Remainder when $3^{12} + 4^{21}$ is divided by 13.

Question

What is remainder when $3^{12} + 4^{21}$ Is divided by 13? I tried this question by found binomial theorem but as there are two bases it is becoming difficult to calculate . I am a school going child and do not know higher formulae. Please help me

Answer 1

Let $a,b\in \mathbb{Z}$ and $n\in \mathbb{N}$. We say that "a is congruent to b modulo m" and write "$a\equiv b(mod m) $", if $m|(a-b)$.

So from this congruences defination $3^3=27 \Rightarrow 3^3\equiv 1(mod 13)\Rightarrow 3^{3*4}\equiv 1^4(mod 13)$ As if $a\equiv b (mod m)$ and $k\in \mathbb{N}$ then $a^k\equiv b^k(mod m)$

so $3^{12}\equiv 1(mod 13)$

Again Similarly $4^3\equiv -1(mod 13)\Rightarrow 4^{21}\equiv -1(mod 13)$

Now $3^{12} +4^{21}\equiv 0(mod 13)$

13 divide $3^{12} +4^{21}$ so reminder is $0$

Answer 2

$13$ is prime, so by Fermat's Little theorem we know that $13$ divides $a^{12}-1$, where $a$ is any number not divisible by $13$.

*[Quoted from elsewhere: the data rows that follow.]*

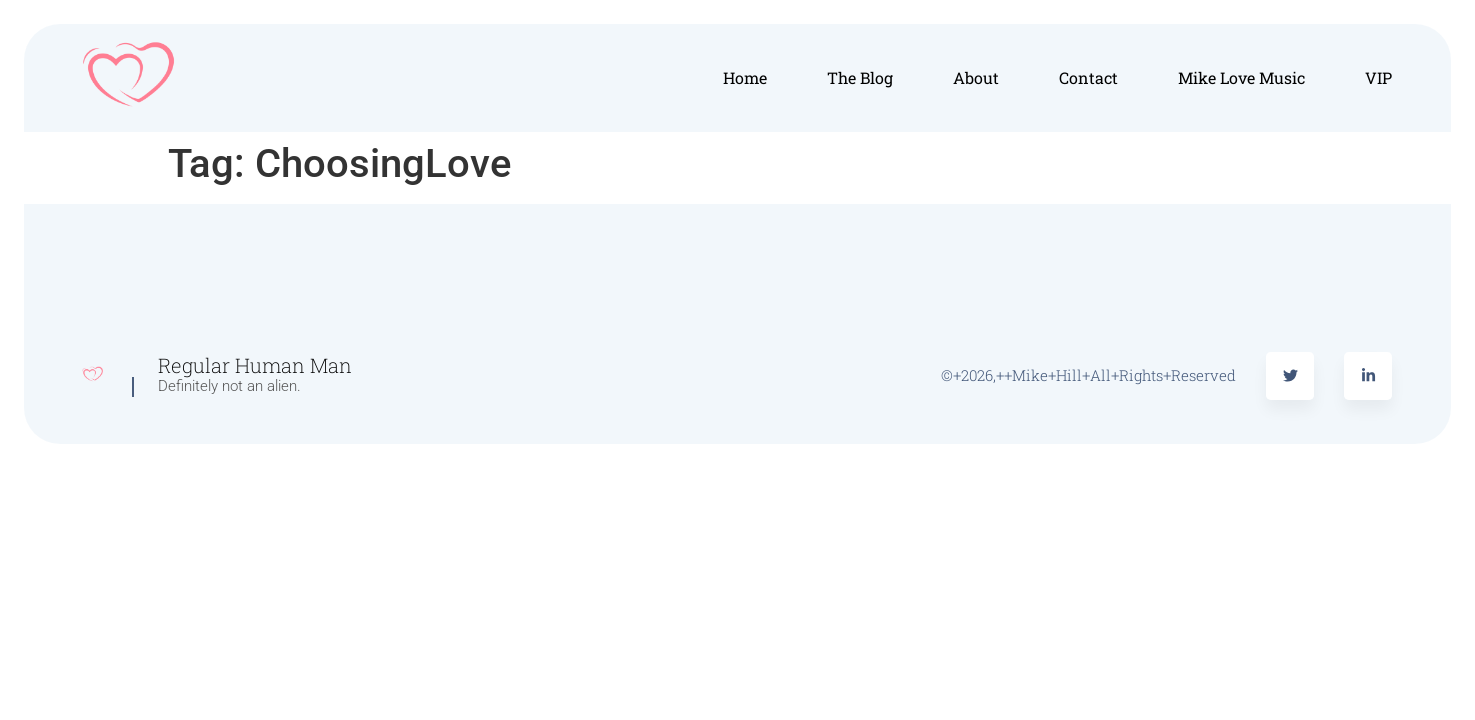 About (976, 77)
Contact (1088, 77)
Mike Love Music (1241, 77)
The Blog (860, 77)
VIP (1378, 77)
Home (745, 77)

So $3^{12}$ has a remainder of $1$ when divided by $13$.

Then $4^{21} = 2^{42}$ has the same remainder as $2^6$ since you have $2^{12}=13k+1$ for some $k$ (again from Fermat) and so $2^{42}= 2^6(2^{12})^3 = 2^6(13k+1)^3 = 13m + 2^6$ since all terms from multiplying out the cube except the " $+1^3$ " are divisible by $13$.

Since $2^6=64$ is not large you can just add the remainders, $1+64=65$ to find the sum $3^{12}+4^{21}$ is divisible by $13$.